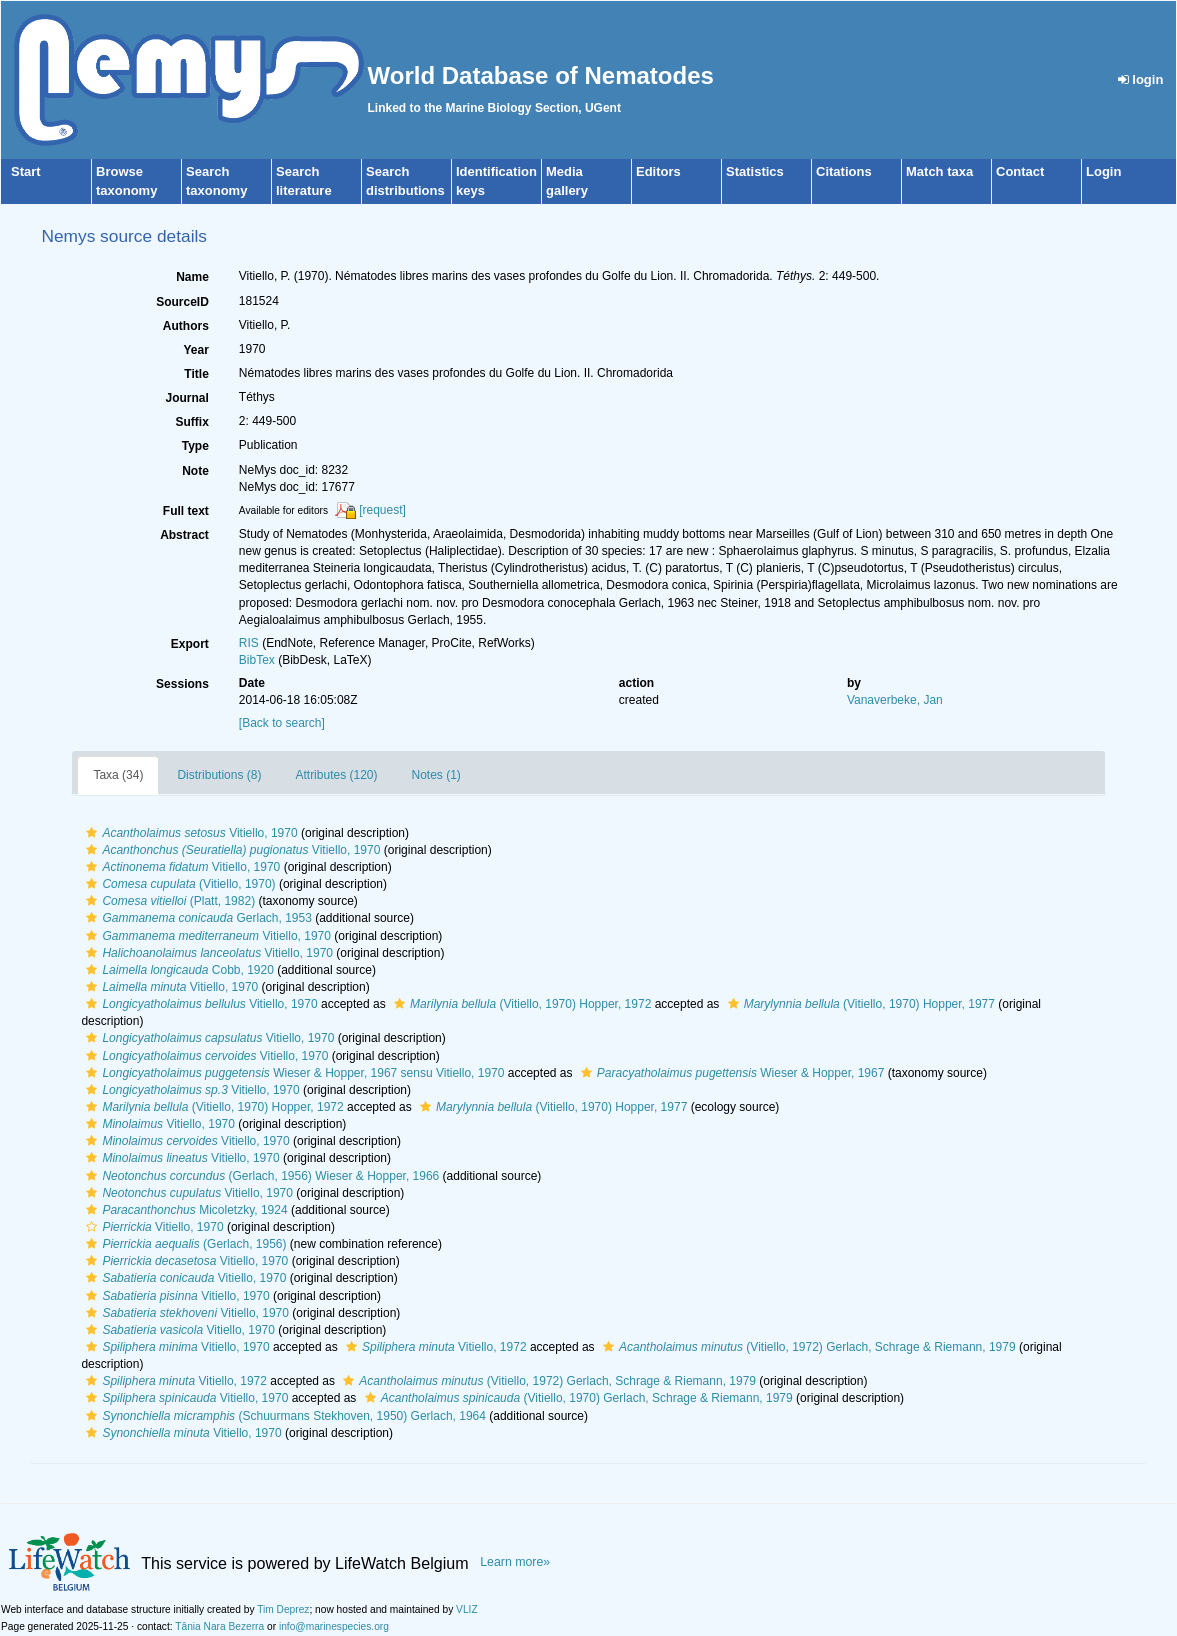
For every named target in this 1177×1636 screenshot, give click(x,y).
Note (195, 471)
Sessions (182, 684)
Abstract (184, 535)
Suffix (191, 422)
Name (192, 277)
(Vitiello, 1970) (178, 884)
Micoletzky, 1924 (184, 1210)
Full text (186, 511)
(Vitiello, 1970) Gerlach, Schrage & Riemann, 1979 (576, 1398)
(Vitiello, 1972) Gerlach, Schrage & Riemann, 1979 (807, 1347)
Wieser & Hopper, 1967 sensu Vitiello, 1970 (292, 1073)
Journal (186, 398)
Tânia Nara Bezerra (219, 1626)
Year (195, 350)
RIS (249, 643)
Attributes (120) (336, 775)
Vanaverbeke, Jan (895, 700)
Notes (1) (436, 775)
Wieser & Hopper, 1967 (730, 1073)
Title (196, 374)
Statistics (755, 171)
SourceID (182, 302)
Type (195, 446)
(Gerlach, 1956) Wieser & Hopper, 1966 (260, 1176)
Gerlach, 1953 (196, 918)
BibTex (257, 660)
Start (26, 171)
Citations (844, 171)
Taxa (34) (118, 775)
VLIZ (467, 1609)
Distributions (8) (219, 775)
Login (1103, 171)
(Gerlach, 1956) (183, 1244)
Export (190, 644)
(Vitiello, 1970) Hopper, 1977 (859, 1004)
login (1141, 79)
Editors (658, 171)
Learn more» (515, 1562)
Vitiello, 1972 (434, 1347)
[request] (382, 510)
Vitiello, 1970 (189, 833)
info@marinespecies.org (334, 1626)
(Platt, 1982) (168, 901)
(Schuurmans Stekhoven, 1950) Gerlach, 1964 (283, 1416)
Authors (186, 326)
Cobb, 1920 (177, 970)
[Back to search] (282, 723)
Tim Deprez (283, 1609)
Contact (1020, 171)
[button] (91, 833)
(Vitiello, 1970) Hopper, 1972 (520, 1004)
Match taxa (939, 171)
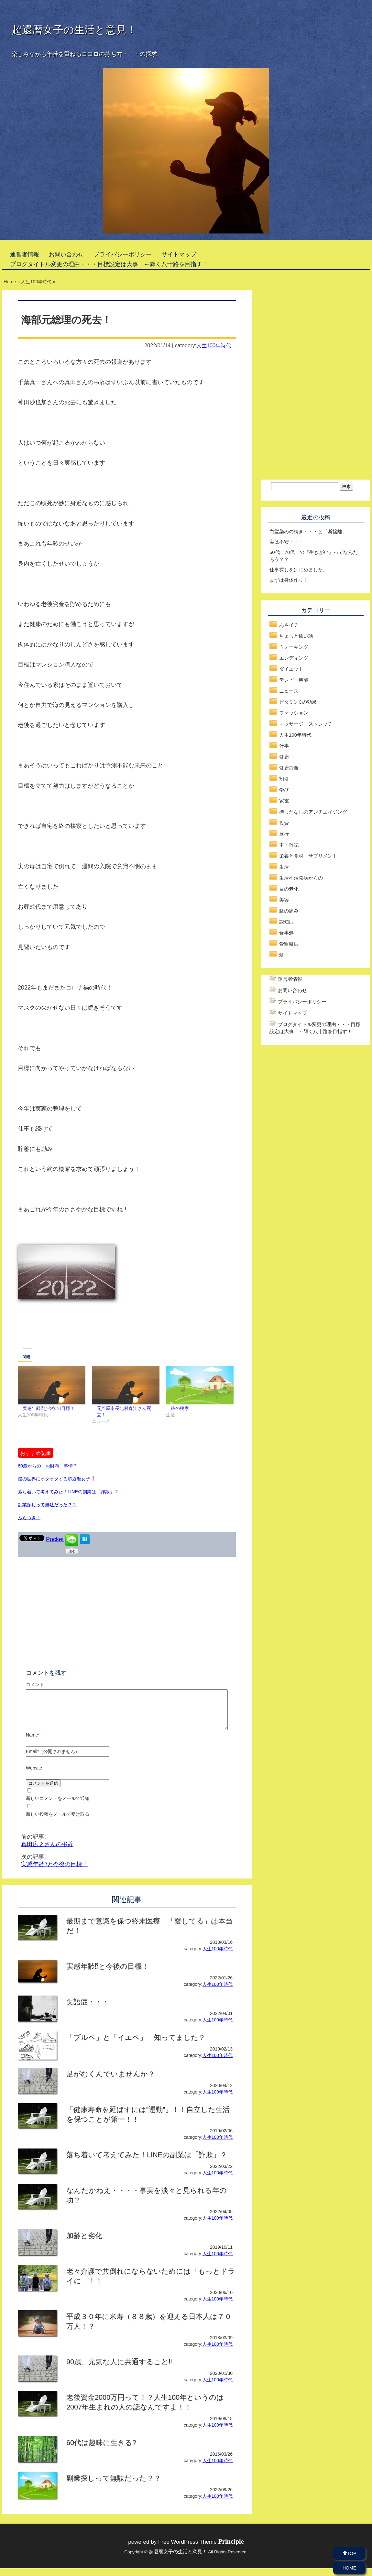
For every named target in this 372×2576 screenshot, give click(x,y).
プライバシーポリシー (122, 254)
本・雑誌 (289, 845)
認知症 (286, 922)
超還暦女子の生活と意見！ (74, 30)
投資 (284, 823)
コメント (35, 1684)
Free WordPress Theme (201, 2550)
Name (33, 1742)
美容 (284, 900)
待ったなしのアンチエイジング (313, 812)
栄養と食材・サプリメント (308, 856)
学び (284, 790)
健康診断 (289, 768)
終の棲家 (180, 1408)
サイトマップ (178, 254)
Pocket (55, 1539)
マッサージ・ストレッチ (306, 724)
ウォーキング (293, 647)
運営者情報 (24, 254)
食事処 (286, 933)
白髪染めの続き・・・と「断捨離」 (308, 531)
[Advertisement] (177, 1295)
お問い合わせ (66, 254)
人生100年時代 (213, 345)
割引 (284, 779)
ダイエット (291, 669)
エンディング (293, 658)
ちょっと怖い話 (296, 636)
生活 (284, 867)
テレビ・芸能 (293, 680)
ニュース (289, 691)
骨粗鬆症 (289, 944)
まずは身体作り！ (288, 580)
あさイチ (289, 625)
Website (34, 1775)
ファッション (293, 713)
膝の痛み (289, 911)
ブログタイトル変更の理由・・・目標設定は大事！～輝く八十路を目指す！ (109, 264)
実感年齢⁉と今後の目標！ (49, 1408)
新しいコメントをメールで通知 (57, 1806)
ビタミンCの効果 (298, 702)
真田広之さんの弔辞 (47, 1852)
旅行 (284, 834)
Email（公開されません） (53, 1759)
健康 (284, 757)
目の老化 (289, 889)
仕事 (284, 746)
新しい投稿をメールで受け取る (57, 1821)
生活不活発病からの (301, 878)
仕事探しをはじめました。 (298, 569)
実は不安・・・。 (288, 542)
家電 (284, 801)
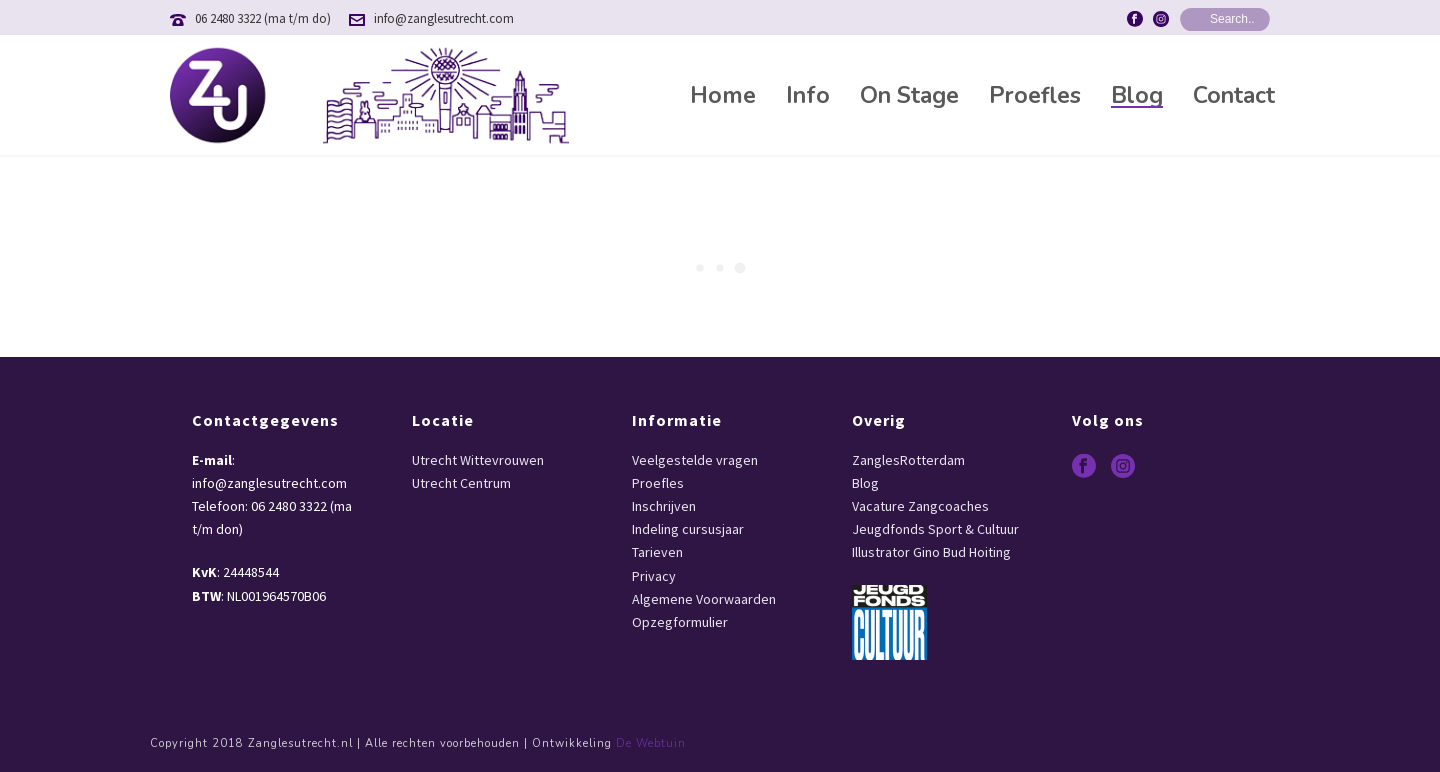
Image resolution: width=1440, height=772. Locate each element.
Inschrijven (664, 506)
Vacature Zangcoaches (920, 506)
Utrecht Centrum (461, 483)
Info (808, 96)
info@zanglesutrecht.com (444, 18)
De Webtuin (651, 743)
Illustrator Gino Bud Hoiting (931, 552)
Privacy (654, 576)
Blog (1137, 96)
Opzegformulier (680, 622)
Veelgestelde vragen (695, 460)
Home (723, 96)
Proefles (1035, 96)
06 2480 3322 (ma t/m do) (263, 18)
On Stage (909, 96)
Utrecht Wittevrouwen (478, 460)
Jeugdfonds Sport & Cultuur (935, 529)
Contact (1234, 96)
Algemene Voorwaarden (704, 599)
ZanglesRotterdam (908, 460)
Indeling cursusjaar (688, 529)
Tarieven (657, 552)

• **Task to carry out**
The range runs from the line with "Export (190, 644)" up to and including the line with "(Platt, 1982) (168, 901)" in the listing above; please write out exactly those lines and nothing more.

• **Response for this exercise**
Export (190, 644)
(Vitiello, 1970) Hopper, 1977 (859, 1004)
login (1141, 79)
Editors (658, 171)
Learn more» (515, 1562)
Vitiello, 1972 (434, 1347)
[request] (382, 510)
Vitiello, 1970 (189, 833)
info@marinespecies.org (334, 1626)
(Platt, 1982) (168, 901)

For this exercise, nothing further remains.